5) Le 8 mars 2017, la sous-commission monuments et antiquités (ci-après : SCMA) de la CMNS a préavisé favorablement l'inscription du bâtiment n° 2______ à l'inventaire, reprenant la substance du rapport de visite du 28 février 2017.

6) Par courrier du 23 mars 2017, complété le 13 avril 2017, M. A______ a conclu au rejet de la demande d'inscription à l'inventaire.

La requête n'avait été déposée que pour s'opposer à son projet de construction.

Ce dernier n'aurait aucune influence sur l'état et le tracé du chemin C______. Les projets situés dans le quartier de la L______, de l'autre côté dudit chemin, auraient beaucoup plus d'effet.

Le projet de démolition ne prévoyait aucun abattage d'arbre. Ceux prévus dans le cadre du projet de construction avaient été préavisés favorablement, au vu du plan d'abattage et de protection des arbres réalisé.

La mise à l'inventaire visait à s'opposer tant à son propre projet qu'à la densification prévue pour la zone. Lui-même était membre du comité de l'association des intérêts de D______ et s'était toujours investi dans la protection et la conservation de ce plateau. Son projet était lié au fait qu'il était veuf, que sa maison était sous-occupée, et que son entretien engendrait des coûts qui n'étaient plus raisonnables ou supportables.

De plus, M. A______ a produit une expertise de la banque M______, dont il ressortait que la valeur du terrain était d'un peu plus de CHF 2'500'000.- et celle de la maison d'un peu plus de CHF 500'000.- soit au total, avec la piscine existante, environ CHF 3'340'000.-. Aucune des agences ayant cherché des acquéreurs pour le bien n'en avaient trouvés, depuis 2011. De plus, l'intéressé avait des dettes successorales, à hauteur de CHF 600'000.- et hypothécaires, à hauteur de CHF 800'000.-. L'entretien du bâtiment et du jardin lui revenait à environ CHF 50'000.- par année alors que ses revenus de retraité étaient d'environ CHF 90'000.- par année.

7) Par arrêté du 15 mars 2018, le Conseil d'État a approuvé l'inscription à l'inventaire des immeubles dignes d'être protégés du bâtiment n° 2______ et de la parcelle n° 1______ de la commune de B______.
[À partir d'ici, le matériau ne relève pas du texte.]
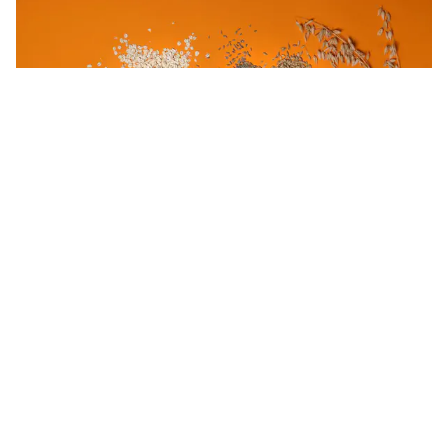
Thông tin kết quả thực hiện đề tài cấp quốc gia, mã số
ĐTĐL.CN-04/21
Tên nhiệm vụ: “Nghiên cứu đặc điểm nhiễm độc tố vi nấm trong
một số thực phẩm tại Việt Nam và chế tạo que thử bán định
lượng phát hiện nhanh, đồng thời một số độc tố vi nấmˮ.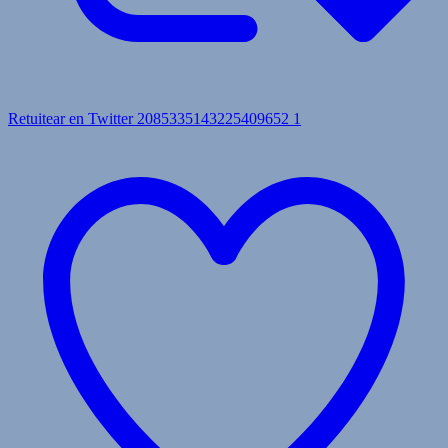
Retuitear en Twitter 2085335143225409652
1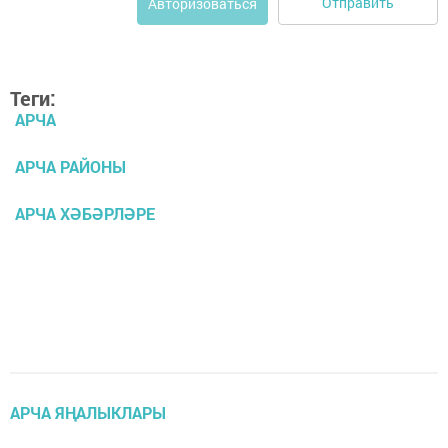
Отправить
Авторизоваться
Теги:
АРЧА
АРЧА РАЙОНЫ
АРЧА ХӘБӘРЛӘРЕ
АРЧА ЯҢАЛЫКЛАРЫ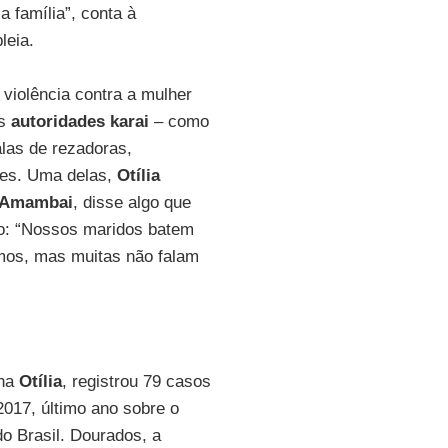
a família”, conta à
leia.
violência contra a mulher
as
autoridades karai
– como
las de rezadoras,
des. Uma delas,
Otília
 Amambai
, disse algo que
ião: “Nossos maridos batem
mos, mas muitas não falam
ona
Otília
, registrou 79 casos
017, último ano sobre o
do Brasil. Dourados, a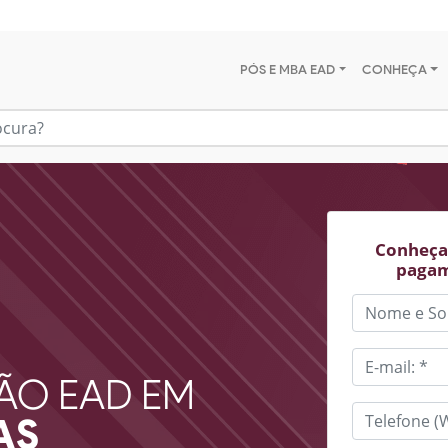
PÓS E MBA EAD
CONHEÇA
Conheça 
pagam
ÃO EAD EM
AS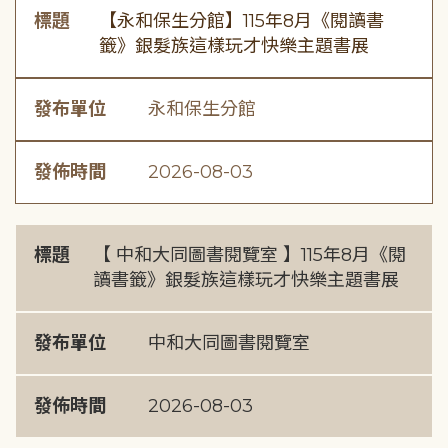
標題
【永和保生分館】115年8月《閱讀書
籤》銀髮族這樣玩才快樂主題書展
發布單位
永和保生分館
發佈時間
2026-08-03
標題
【 中和大同圖書閱覽室 】115年8月《閱
讀書籤》銀髮族這樣玩才快樂主題書展
發布單位
中和大同圖書閱覽室
發佈時間
2026-08-03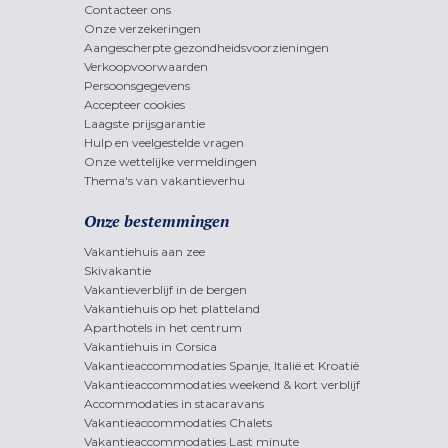
Contacteer ons
Onze verzekeringen
Aangescherpte gezondheidsvoorzieningen
Verkoopvoorwaarden
Persoonsgegevens
Accepteer cookies
Laagste prijsgarantie
Hulp en veelgestelde vragen
Onze wettelijke vermeldingen
Thema's van vakantieverhu
Onze bestemmingen
Vakantiehuis aan zee
Skivakantie
Vakantieverblijf in de bergen
Vakantiehuis op het platteland
Aparthotels in het centrum
Vakantiehuis in Corsica
Vakantieaccommodaties Spanje, Italië et Kroatië
Vakantieaccommodaties weekend & kort verblijf
Accommodaties in stacaravans
Vakantieaccommodaties Chalets
Vakantieaccommodaties Last minute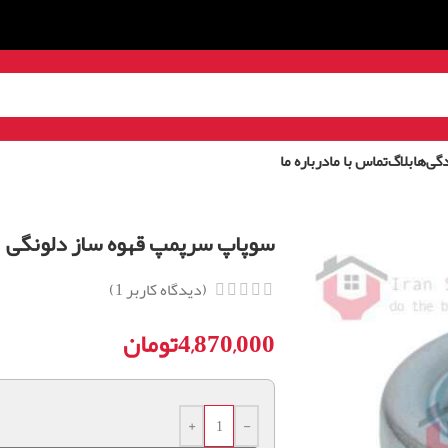
گی‌ها
بلاگ
تماس با ما
درباره ما
سوپاپ سرپمپ قهوه ساز دلونگی
(دیدگاه کاربر
1
)
4,870,000
تومان
+
-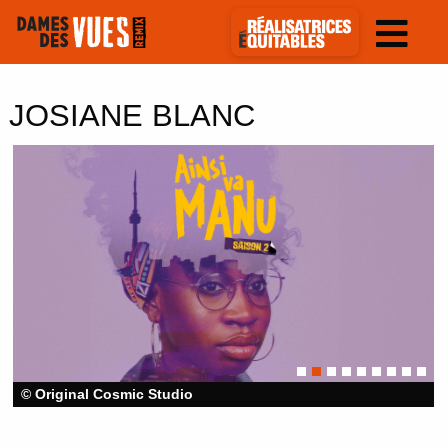
JOSIANE BLANC
© Original Cosmic Studio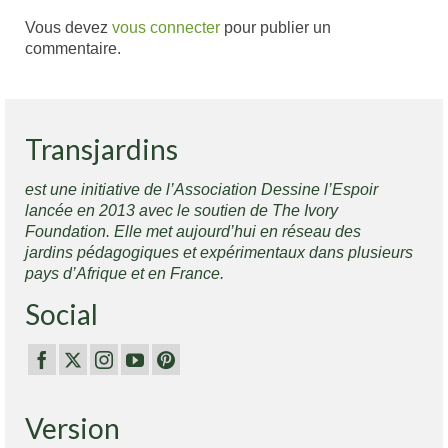
Vous devez
vous connecter
pour publier un
commentaire.
Transjardins
est une initiative de l’Association Dessine l’Espoir
lancée en 2013 avec le soutien de The Ivory
Foundation. Elle met aujourd’hui en réseau des
jardins pédagogiques et expérimentaux dans plusieurs
pays d’Afrique et en France.
Social
Version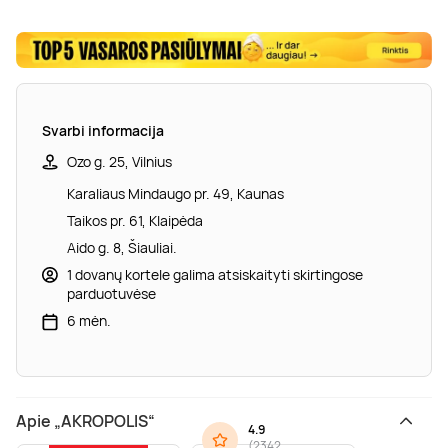
Svarbi informacija
Ozo g. 25, Vilnius
Karaliaus Mindaugo pr. 49, Kaunas
Taikos pr. 61, Klaipėda
Aido g. 8, Šiauliai.
1 dovanų kortele galima atsiskaityti skirtingose
parduotuvėse
6 mėn.
Apie „AKROPOLIS“
4.9
(
2342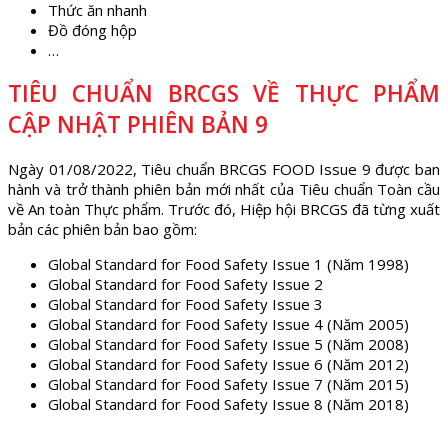
Thức ăn nhanh
Đồ đóng hộp
…
TIÊU CHUẨN BRCGS VỀ THỰC PHẨM
CẬP NHẬT PHIÊN BẢN 9
Ngày 01/08/2022, Tiêu chuẩn BRCGS FOOD Issue 9 được ban
hành và trở thành phiên bản mới nhất của Tiêu chuẩn Toàn cầu
về An toàn Thực phẩm. Trước đó, Hiệp hội BRCGS đã từng xuất
bản các phiên bản bao gồm:
Global Standard for Food Safety Issue 1 (Năm 1998)
Global Standard for Food Safety Issue 2
Global Standard for Food Safety Issue 3
Global Standard for Food Safety Issue 4 (Năm 2005)
Global Standard for Food Safety Issue 5 (Năm 2008)
Global Standard for Food Safety Issue 6 (Năm 2012)
Global Standard for Food Safety Issue 7 (Năm 2015)
Global Standard for Food Safety Issue 8 (Năm 2018)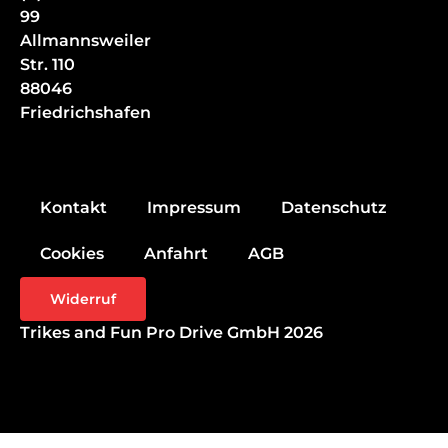
99
Allmannsweiler
Str. 110
88046
Friedrichshafen
Kontakt
Impressum
Datenschutz
Cookies
Anfahrt
AGB
Widerruf
Trikes and Fun Pro Drive GmbH 2026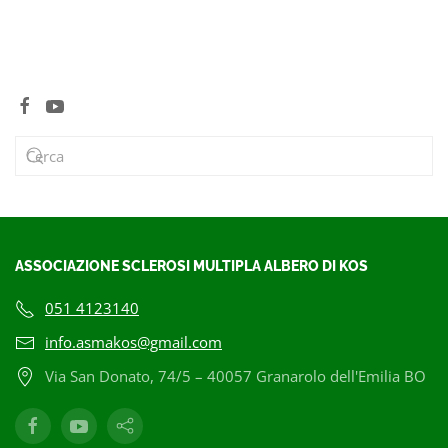
ASSOCIAZIONE SCLEROSI MULTIPLA ALBERO DI KOS
051 4123140
info.asmakos@gmail.com
Via San Donato, 74/5 – 40057 Granarolo dell'Emilia BO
E______ ne s'était pas déterminé; la commune avait préavisé défavorablement cette mesure, les qualités du bâtiment et de la parcelle n'étant selon elle pas suffisantes pour la justifier. De plus, cette mesure était incompatible avec les intérêts économiques du propriétaire.

Le bâtiment n° 2______ présentait, au vu du dossier, un intérêt incontestable sur le plan patrimonial et était digne de protection. Les aménagements subis en 1925 n'avaient pas modifié sa substance patrimoniale.

Rien ne permettait d'affirmer qu'aucun acheteur ne serait disposé à conserver le bâtiment même si le cercle des acquéreurs potentiels était réduit.

Le fait qu'il n'y ait pas eu de recensement architectural avant le prononcé de l'inscription était sans conséquence, l'existence d'un tel recensement ne constituant pas une condition préalable.

8) Le 11 mai 2017, l'intéressé a transmis au département un extrait de la carte de thermographie aérienne concernant son bâtiment. Ce dernier était sujet à une très importante déperdition de chaleur, laquelle entraînait des charges financières importantes.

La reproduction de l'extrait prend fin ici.